[Bug target/32523] disastrous scheduling for POWER5
http://gcc.gnu.org/bugzilla/show_bug.cgi?id=32523 Christian Cornelssen ccorn at cs dot tu-berlin.de changed: What|Removed |Added CC||ccorn at cs dot ||tu-berlin.de --- Comment #14 from Christian Cornelssen ccorn at cs dot tu-berlin.de 2010-11-03 19:32:24 UTC --- Reproduced the problem on a PowerMac G5 with 2 PPC970MP (4 cores) under MacOS X 10.4.11 (Darwin 8.11.0). Using the attachment of the original bug report, I compared a) Apple's version of GCC-4.0 as provied by Xcode 2.5 as /usr/bin/gcc: powerpc-apple-darwin8-gcc-4.0.1 (GCC) 4.0.1 (Apple Computer, Inc. build 5370) b) GCC-4.4.5 as provided by MacPorts: gcc-mp-4.4 (GCC) 4.4.5 simply by issuing the command make double GCC3=gcc-4.0 GCC4=gcc-mp-4.4 Performance drop is about one third with GCC-4.4.5 instead of Apple's version of GCC-4.0.1, but is almost restored when using -fno-schedule-insns -fno-rerun-loop-opt with GCC-4.4.5.

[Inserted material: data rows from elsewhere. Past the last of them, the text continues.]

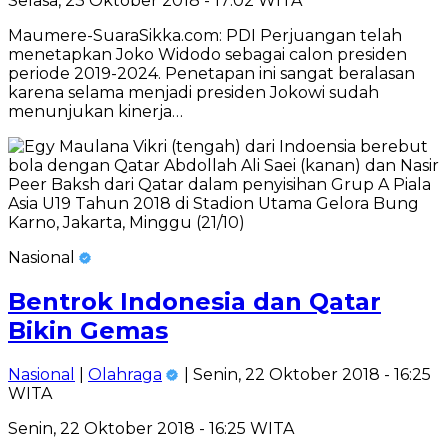
Selasa, 23 Oktober 2018 - 17:02 WITA
Maumere-SuaraSikka.com: PDI Perjuangan telah
menetapkan Joko Widodo sebagai calon presiden
periode 2019-2024. Penetapan ini sangat beralasan
karena selama menjadi presiden Jokowi sudah
menunjukan kinerja…
Nasional
Bentrok Indonesia dan Qatar
Bikin Gemas
Nasional
|
Olahraga
| Senin, 22 Oktober 2018 - 16:25
WITA
Senin, 22 Oktober 2018 - 16:25 WITA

[Bug target/32523] disastrous scheduling for POWER5
http://gcc.gnu.org/bugzilla/show_bug.cgi?id=32523 --- Comment #9 from David Fang fang at csl dot cornell.edu 2010-09-29 21:36:02 UTC --- Out of curiosity, any benchmark updates on more recent releases?
[Bug target/32523] disastrous scheduling for POWER5
http://gcc.gnu.org/bugzilla/show_bug.cgi?id=32523 --- Comment #10 from R. Clint Whaley whaley at cs dot utsa.edu 2010-09-29 22:22:22 UTC --- Out of curiosity, any benchmark updates on more recent releases? Nope, after several rough experiences I've stopped reporting gcc bugs and problems. It usually takes weeks of my time, and I think only once or twice has the problem been fixed because of my report, which is typically reported as invalid by Pinski right up until it is fixed. Usually the problem gets fixed accidentally by other updates if it is ever fixed at all. I've started to just rewrite things to ameliorate gcc problems. I'll only report problems if I can't get anything workable with this approach, since rewriting whole code generators is faster than getting anyone here to confirm, much less fix gcc problems. I've largely insulated myself from all the gcc performance regressions that used to cripple my library by extensive use of assembly, which allows me to help my users even while gcc remains terribly slow. I don't think I'm the only developer who has been forced to take this path. Cheers, Clint
[Bug target/32523] disastrous scheduling for POWER5
http://gcc.gnu.org/bugzilla/show_bug.cgi?id=32523 --- Comment #11 from Andrew Pinski pinskia at gcc dot gnu.org 2010-09-29 22:39:14 UTC --- (In reply to comment #10) which is typically reported as invalid by Pinski right up until it is fixed. I just looked into the bugs which you have filed and saw a different pattern. I think you are putting too much blame on me. This is ok as I am the one who normally touches almost every bug. In the bugs you filed, I noticed one where I made a comment which was supposed to be interrupted as an internal developer comment rather than one about your code. In another one (PR 30599), the problem was in your code as you were requesting a truncation to happen; yes we went back and forth on that one but you requested the truncation and GCC actually did it in that case. In another it was about a warning generated because of glibc marking a function to be warned about. In another one, GCC did not build because of an older version of Xcode in Mac OS X. In another the bug was marked as won't fix in the end but not by me. So please be more careful when you saying I close bugs as invalid right until they are fixed. Yes it has happened to one bug in the past (though I think I still say that bug was invalid; I cannot remember the number right now). Really I should have ignored this trolling really.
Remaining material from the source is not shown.